Quadrilha é identificada por golpes em agências bancárias contra idosos e soma mais de 30 vítimas em Belo Horizonte
Suspeitos se passavam por funcionários para “ajudar” no autoatendimento e faziam saques indevidos; investigação aponta 34 crimes e prejuízo superior a R$ 200 mil na capital
Um grupo criminoso especializado em golpes dentro de agências bancárias foi identificado após uma sequência de ocorrências registradas por vítimas, em sua maioria pessoas idosas, em Belo Horizonte. Segundo a investigação, os suspeitos se apresentavam como funcionários da instituição financeira e ofereciam ajuda no uso dos terminais de autoatendimento. A partir da abordagem, conseguiam acesso às contas e realizavam saques sem que as vítimas percebessem a fraude naquele momento.
As apurações apontam que a atuação seguia um padrão. Enquanto um integrante conversava com a vítima e a mantinha ocupada no interior da agência, outro fazia as transações no caixa eletrônico. A investigação também reuniu indícios de que havia participantes responsáveis por apoio logístico e por observar o lado de fora das agências durante a execução dos golpes.
No curso do inquérito, mais de 30 vítimas foram identificadas. Apenas em Belo Horizonte, foram mapeados 34 crimes ao longo do último ano, com prejuízo superior a R$ 200 mil. Levantamentos feitos junto à instituição financeira indicaram ainda que o mesmo grupo teria causado perdas de R$ 1,6 milhão em diferentes localidades, incluindo Minas Gerais, São Paulo, Rio de Janeiro e Paraná.

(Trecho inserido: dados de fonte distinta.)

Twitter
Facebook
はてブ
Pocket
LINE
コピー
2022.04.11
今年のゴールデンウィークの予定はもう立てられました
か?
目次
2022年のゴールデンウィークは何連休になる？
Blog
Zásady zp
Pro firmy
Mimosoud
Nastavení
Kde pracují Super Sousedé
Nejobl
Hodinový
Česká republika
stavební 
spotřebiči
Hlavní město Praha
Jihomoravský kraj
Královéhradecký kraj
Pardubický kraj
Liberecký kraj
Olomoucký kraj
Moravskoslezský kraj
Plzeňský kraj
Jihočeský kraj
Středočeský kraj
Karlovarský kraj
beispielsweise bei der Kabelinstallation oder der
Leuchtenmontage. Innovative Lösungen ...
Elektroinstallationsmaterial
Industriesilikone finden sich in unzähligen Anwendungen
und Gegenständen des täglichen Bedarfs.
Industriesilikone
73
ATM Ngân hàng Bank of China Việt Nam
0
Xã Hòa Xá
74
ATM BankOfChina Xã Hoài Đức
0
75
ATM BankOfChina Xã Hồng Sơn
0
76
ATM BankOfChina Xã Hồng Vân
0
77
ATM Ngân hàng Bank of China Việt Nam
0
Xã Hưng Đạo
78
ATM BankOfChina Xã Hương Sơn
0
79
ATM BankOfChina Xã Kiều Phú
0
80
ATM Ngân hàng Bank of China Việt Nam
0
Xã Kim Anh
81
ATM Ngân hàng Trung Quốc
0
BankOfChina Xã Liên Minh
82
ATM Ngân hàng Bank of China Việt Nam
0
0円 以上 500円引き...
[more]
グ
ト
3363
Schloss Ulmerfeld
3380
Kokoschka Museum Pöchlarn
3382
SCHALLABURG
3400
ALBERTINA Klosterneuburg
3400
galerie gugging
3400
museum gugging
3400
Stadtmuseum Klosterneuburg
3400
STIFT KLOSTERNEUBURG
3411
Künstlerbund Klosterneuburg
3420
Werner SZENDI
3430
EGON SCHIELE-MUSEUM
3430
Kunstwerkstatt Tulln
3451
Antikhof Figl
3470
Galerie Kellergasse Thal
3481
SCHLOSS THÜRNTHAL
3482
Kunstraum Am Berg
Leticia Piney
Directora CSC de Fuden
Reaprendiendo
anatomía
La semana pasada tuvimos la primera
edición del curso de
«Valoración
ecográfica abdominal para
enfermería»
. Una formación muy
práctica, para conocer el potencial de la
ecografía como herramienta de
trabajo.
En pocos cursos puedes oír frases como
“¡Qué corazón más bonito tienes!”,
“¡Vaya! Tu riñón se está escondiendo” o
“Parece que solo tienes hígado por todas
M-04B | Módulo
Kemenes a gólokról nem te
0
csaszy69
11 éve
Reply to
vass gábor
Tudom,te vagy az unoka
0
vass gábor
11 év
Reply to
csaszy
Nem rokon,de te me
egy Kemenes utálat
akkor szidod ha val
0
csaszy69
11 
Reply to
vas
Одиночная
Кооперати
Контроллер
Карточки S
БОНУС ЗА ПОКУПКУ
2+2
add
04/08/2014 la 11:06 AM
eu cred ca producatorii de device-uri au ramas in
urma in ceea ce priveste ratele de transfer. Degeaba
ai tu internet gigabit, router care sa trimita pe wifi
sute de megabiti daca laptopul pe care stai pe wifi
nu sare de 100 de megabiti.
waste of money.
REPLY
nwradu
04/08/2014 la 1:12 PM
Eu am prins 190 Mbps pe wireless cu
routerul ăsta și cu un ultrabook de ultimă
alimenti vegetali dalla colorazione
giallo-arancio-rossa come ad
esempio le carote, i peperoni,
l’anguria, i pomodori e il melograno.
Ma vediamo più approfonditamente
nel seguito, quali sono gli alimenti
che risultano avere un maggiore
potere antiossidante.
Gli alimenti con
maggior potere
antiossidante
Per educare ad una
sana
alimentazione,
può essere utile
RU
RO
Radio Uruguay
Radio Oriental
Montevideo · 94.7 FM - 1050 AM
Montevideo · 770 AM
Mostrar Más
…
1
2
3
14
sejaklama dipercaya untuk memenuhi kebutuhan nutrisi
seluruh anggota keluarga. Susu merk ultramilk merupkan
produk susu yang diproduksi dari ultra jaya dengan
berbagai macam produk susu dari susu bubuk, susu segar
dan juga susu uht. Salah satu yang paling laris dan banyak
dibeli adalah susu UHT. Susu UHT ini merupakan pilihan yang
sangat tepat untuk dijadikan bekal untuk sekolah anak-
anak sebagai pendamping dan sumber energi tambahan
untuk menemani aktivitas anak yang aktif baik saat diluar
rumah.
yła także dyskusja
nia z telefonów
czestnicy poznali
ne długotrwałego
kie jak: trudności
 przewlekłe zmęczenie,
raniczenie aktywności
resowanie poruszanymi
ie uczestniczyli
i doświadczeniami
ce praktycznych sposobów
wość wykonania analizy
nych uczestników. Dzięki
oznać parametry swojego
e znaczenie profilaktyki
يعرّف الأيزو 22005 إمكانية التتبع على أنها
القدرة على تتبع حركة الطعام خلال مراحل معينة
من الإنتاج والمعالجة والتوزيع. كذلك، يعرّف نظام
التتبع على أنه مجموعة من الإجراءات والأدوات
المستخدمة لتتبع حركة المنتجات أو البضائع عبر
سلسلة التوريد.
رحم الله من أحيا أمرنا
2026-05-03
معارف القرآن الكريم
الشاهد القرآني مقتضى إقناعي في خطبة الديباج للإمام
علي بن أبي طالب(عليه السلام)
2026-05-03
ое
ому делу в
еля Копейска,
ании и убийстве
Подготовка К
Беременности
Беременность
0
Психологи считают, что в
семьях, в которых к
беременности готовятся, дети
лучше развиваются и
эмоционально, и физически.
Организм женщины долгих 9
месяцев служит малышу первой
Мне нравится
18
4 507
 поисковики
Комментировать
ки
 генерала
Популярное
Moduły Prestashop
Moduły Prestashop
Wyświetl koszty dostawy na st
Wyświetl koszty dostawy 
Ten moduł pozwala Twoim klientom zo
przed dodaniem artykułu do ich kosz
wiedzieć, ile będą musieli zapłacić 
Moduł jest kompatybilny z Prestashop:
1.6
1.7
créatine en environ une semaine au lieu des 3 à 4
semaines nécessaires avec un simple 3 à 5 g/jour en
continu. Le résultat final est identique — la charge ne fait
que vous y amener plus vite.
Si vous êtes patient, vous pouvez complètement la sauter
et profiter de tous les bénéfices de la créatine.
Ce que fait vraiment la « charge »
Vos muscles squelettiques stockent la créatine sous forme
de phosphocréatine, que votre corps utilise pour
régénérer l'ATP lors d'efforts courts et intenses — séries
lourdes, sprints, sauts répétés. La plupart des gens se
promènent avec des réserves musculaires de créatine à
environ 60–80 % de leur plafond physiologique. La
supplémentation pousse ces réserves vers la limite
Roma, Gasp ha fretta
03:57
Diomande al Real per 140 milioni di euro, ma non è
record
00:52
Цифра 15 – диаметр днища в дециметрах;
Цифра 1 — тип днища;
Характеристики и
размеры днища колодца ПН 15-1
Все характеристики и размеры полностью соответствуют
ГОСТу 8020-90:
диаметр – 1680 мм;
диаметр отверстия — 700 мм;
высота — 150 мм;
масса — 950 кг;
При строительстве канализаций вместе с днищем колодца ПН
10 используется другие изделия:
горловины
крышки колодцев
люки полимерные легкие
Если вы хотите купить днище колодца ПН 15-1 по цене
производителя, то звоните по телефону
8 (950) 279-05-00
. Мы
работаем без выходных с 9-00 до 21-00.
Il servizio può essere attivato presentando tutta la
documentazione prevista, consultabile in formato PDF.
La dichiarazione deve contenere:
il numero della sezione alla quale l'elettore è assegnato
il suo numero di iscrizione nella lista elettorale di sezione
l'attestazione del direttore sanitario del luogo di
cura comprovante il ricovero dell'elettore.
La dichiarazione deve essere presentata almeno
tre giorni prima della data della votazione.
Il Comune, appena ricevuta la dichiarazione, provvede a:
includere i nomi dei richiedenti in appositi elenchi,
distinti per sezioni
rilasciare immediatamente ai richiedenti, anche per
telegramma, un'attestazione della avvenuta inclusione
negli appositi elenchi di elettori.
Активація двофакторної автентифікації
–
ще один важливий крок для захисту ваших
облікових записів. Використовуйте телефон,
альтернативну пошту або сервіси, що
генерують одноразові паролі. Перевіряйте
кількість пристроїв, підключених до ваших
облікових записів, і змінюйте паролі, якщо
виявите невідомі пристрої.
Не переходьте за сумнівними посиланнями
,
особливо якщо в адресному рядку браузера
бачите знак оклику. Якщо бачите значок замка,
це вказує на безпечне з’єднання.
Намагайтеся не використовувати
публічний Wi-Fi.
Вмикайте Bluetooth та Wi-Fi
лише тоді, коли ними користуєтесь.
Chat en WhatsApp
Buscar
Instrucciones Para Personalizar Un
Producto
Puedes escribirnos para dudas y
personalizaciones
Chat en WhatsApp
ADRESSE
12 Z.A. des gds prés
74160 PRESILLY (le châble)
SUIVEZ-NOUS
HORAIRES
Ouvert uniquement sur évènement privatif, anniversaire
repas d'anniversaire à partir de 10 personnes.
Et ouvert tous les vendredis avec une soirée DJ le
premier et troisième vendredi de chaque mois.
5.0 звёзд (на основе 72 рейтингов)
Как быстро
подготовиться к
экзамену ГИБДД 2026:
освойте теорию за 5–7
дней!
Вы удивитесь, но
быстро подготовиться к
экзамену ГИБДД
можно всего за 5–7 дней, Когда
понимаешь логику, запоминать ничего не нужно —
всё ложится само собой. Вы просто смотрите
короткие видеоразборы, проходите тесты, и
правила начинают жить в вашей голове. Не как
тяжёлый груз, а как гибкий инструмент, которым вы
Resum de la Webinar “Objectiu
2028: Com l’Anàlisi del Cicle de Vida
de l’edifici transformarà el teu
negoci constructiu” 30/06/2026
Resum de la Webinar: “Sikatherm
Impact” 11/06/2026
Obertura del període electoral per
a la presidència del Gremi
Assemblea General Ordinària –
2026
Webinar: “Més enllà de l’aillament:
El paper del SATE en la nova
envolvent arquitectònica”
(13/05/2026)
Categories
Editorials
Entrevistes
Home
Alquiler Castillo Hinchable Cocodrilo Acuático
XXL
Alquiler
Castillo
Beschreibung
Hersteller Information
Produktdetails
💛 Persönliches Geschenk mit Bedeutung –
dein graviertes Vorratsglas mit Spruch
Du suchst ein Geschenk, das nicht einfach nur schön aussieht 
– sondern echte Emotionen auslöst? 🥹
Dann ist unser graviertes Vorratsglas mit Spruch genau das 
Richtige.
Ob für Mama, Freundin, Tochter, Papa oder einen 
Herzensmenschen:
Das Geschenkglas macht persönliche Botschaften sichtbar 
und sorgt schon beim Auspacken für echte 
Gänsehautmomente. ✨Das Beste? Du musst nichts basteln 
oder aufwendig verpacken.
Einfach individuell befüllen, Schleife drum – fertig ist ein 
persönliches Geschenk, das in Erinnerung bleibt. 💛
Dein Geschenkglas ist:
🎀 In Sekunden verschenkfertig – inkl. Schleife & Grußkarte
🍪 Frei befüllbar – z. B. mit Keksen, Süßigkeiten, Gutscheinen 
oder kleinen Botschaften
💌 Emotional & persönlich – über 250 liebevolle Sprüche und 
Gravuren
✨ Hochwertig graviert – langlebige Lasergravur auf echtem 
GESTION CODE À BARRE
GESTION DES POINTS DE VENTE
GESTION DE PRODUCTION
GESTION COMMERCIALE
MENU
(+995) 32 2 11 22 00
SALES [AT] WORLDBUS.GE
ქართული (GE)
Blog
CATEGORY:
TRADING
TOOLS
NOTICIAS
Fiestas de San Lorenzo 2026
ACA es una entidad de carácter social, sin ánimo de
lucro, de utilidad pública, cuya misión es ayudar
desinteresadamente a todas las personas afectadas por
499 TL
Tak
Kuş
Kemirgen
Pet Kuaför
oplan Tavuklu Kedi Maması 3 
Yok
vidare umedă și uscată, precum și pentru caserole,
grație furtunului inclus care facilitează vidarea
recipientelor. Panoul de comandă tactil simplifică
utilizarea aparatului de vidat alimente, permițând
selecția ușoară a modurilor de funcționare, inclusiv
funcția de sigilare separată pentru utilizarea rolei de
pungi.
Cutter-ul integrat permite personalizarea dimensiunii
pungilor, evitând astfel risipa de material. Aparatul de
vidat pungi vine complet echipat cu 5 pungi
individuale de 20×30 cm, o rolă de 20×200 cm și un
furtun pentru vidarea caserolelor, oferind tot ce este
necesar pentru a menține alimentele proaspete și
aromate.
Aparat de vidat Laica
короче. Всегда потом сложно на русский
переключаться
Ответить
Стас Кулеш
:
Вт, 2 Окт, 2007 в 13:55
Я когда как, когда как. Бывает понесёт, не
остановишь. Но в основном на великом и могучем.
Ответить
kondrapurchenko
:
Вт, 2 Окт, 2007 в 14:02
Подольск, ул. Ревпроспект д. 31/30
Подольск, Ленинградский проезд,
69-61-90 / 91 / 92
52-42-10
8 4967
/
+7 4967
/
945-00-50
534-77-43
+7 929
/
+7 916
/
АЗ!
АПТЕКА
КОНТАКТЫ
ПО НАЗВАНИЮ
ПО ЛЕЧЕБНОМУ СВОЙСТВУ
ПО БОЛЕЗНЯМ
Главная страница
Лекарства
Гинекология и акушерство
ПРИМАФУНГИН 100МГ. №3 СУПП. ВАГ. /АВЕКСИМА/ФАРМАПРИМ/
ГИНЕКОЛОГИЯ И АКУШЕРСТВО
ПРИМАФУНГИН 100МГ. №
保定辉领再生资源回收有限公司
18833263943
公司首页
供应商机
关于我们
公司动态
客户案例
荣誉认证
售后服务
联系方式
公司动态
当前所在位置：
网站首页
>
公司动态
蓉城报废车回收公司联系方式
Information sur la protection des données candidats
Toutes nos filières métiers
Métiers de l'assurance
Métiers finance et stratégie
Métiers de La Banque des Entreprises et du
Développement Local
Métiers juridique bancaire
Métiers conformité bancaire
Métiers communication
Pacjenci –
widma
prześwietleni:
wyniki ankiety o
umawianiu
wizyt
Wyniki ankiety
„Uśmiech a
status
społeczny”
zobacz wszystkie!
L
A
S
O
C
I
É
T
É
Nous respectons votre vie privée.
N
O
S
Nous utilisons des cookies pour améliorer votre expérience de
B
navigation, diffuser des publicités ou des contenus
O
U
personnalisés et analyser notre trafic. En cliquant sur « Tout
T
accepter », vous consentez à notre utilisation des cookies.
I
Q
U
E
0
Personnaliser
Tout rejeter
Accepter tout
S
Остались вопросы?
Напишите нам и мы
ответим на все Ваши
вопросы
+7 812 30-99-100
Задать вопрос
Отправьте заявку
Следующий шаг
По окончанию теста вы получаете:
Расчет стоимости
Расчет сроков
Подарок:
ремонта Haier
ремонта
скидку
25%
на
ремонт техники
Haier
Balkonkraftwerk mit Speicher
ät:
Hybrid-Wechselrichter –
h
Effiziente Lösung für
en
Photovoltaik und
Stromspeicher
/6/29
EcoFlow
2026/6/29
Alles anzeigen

A Polícia Civil afirma que chegou à identificação dos investigados por meio de análise de imagens de segurança, oitivas de vítimas e testemunhas, autos formais de reconhecimento e outros procedimentos. As apurações também indicaram que os suspeitos teriam origem no estado de São Paulo e se deslocavam para outros estados para repetir o mesmo tipo de golpe.
Com base no conjunto de provas, a Justiça deferiu pedidos de prisão preventiva. Um homem foi preso em São Paulo, e outros três suspeitos foram indiciados ao fim do inquérito. Eles têm 41, 44 e 50 anos e foram enquadrados, conforme a apuração, por furto qualificado mediante fraude e receptação. A investigação aponta que a organização pode ter entre 13 e 18 integrantes.
O caso foi conduzido pela 4ª Delegacia de Polícia Civil Centro, em Belo Horizonte. A prisão cumprida em São Paulo ocorreu em ação integrada entre as polícias civis de Minas Gerais e de São Paulo.